Soy una mujer seria, siempre lo he sido aunque de vez en cuando haga chistes sobre mi propia vida y los demás se rían conmigo. Rectifico: yo creía que era una mujer seria hasta hace un par de días. Cuarenta y ocho horas que me han servido para “despertar” los restos de la niña que habita en mí y dejarle su lugar en el mundo.
Un tratamiento intensivo –y agresivo incluso- en el que todas las emociones han podido salir a flote y manifestarse sin cortapisa alguna mediante la risa.
¿Disfrazarme con cuatro pingos, oculta tras mi nariz roja, y salir a un escenario a hacer la payasa…yoooo? Pues sí. Y cuanto más lo hacía más quería, como una cría que por fin domina la bicicleta y arranca a pedalear –titubeante primero, acelerada enseguida- sin importarle cuán lejos quede lo que queda atrás, mirando únicamente hacia delante y con la emoción de ser ella misma y poder serlo y que le animen a serlo.
A las mujeres no nos han permitido ser irreverentes; hay cosas que una niña no hace y punto; y esa falacia se nos mete dentro del cerebro como una garrapata encastrada en la piel del alma y con ella –y tantas otras de su calaña- hay que apechugar durante toda la existencia. O te das media vuelta, gruñes y esperas a recibir el palo que seguro viene derecho hacia ti.
Irreverente e iconoclasta he sido aun cuando no sabía qué significaba el concepto y últimamente he dejado fluir mis emociones a través de la palabra escrita desde detrás de este blog. En la vida real como la vida misma, mi palabra se lo piensa dos veces antes de recorrer el camino que va desde el corazón hasta las cuerdas vocales y muchas veces se ha quedado en el camino, medio dubitativa, y ha preferido dar el rodeo que la llevaba hasta el tamiz del cerebro para no salir a la luz de forma inconveniente. Esa estupidez que se dice ahora de lo “políticamente correcto” y que no es más que la santa inquisición de la hipocresía institucionalizada.
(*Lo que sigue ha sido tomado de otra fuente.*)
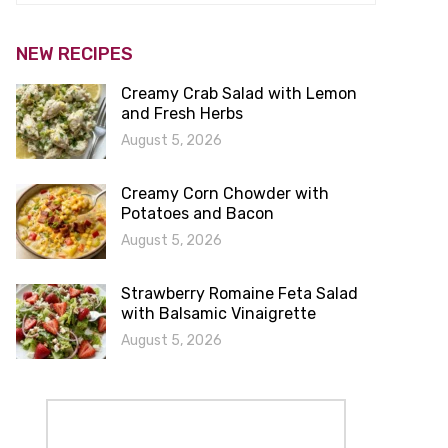
NEW RECIPES
Creamy Crab Salad with Lemon
and Fresh Herbs
August 5, 2026
Creamy Corn Chowder with
Potatoes and Bacon
August 5, 2026
Strawberry Romaine Feta Salad
with Balsamic Vinaigrette
August 5, 2026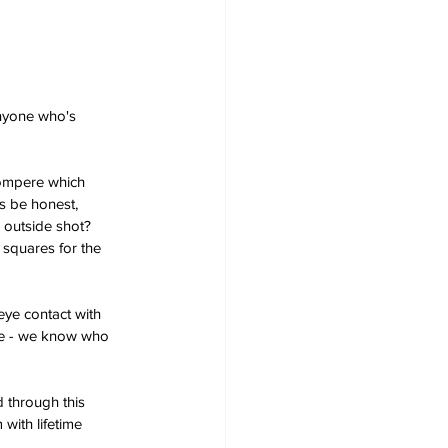
nyone who's 
compere which 
s be honest, 
 outside shot? 
 squares for the 
ye contact with 
rse - we know who 
 through this 
with lifetime 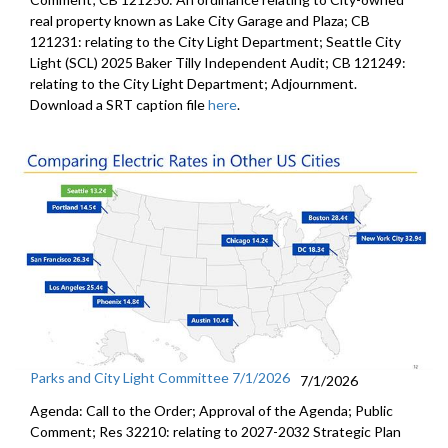
real property known as Lake City Garage and Plaza; CB
121231: relating to the City Light Department; Seattle City
Light (SCL) 2025 Baker Tilly Independent Audit; CB 121249:
relating to the City Light Department; Adjournment.
Download a SRT caption file
here
.
Parks and City Light Committee 7/1/2026
7/1/2026
Agenda: Call to the Order; Approval of the Agenda; Public
Comment; Res 32210: relating to 2027-2032 Strategic Plan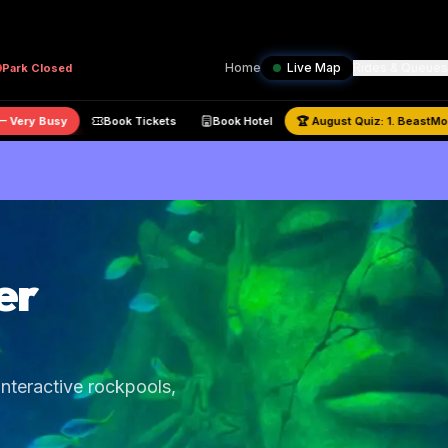
Home
Live Map
Rides & Queues
Park
Closed
80
% —
Very Busy
Book Tickets
Book Hotel
🏆
August
Quiz:
1. Be
er
nteractive rockpools,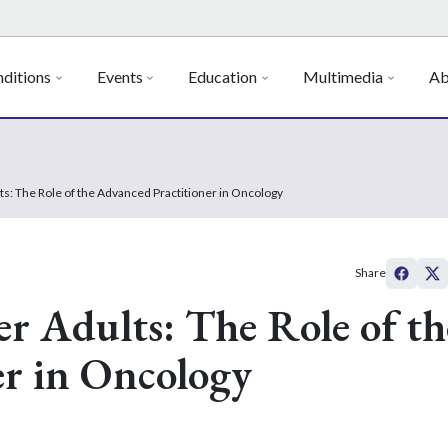
ditions
Events
Education
Multimedia
Ab
s: The Role of the Advanced Practitioner in Oncology
Share
r Adults: The Role of th
er in Oncology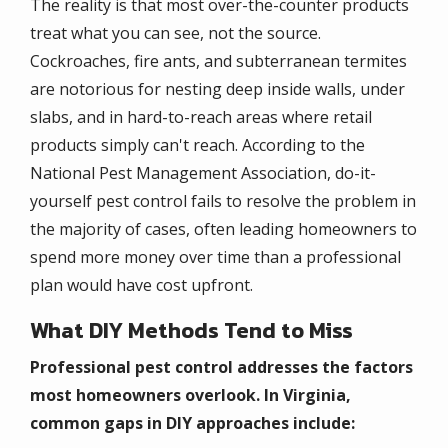
The reality is that most over-the-counter products
treat what you can see, not the source.
Cockroaches, fire ants, and subterranean termites
are notorious for nesting deep inside walls, under
slabs, and in hard-to-reach areas where retail
products simply can't reach. According to the
National Pest Management Association, do-it-
yourself pest control fails to resolve the problem in
the majority of cases, often leading homeowners to
spend more money over time than a professional
plan would have cost upfront.
What DIY Methods Tend to Miss
Professional pest control addresses the factors
most homeowners overlook. In Virginia,
common gaps in DIY approaches include:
Pero yo ya tengo mi nariz de clown y detrás de ella puedo sacar a relucir todas mis emociones sin importarme un ápice lo que piensen los demás, porque detrás de ese pequeño (e inmenso) escudo rojo queda el miedo a no ser lo suficientemente buena, lo suficientemente guapa, lo suficientemente correcta.
La payasa que habita en mí ha podido por fin asomar la nariz al mundo y reirme de lo que siempre han querido que fuera, de lo que yo les he hecho creer que era y después del desgarrón inicial lleno de angustia y lágrimas, ha querido ex – presarse (dejar de estar presa) con el corazón y un poco de buena razón.
Quizás sea ahora el momento de dar todos los abrazos que tenía encarcelados en mi interior, la hora precisa de apartar las palabras y dejar hablar a la mirada, la oportunidad mágica de dejarme fluir desnuda, sin más ropaje que mi preciosa nariz roja. Porque la vida está ahí y nos quedamos sin entrar, como si hubiéramos llegado tarde al reparto de las invitaciones, como si hubiera un cartel de “derecho de admisión” que nos excluye, como si la vida, en definitiva, no nos perteneciera también a todas nosotras y a nosotros.
Descubrir la payasa que habita en mí ha sido una experiencia absolutamente enriquecedora, pero sobre todo porque ha sido compartida con un grupo de gente que, como yo, andaba a la búsqueda y captura del pequeño trozo de felicidad que reside en nuestro propio interior.
Por fin.
*** Gracias de corazón a Virginia Imaz que ha ayudado a que fuera posible.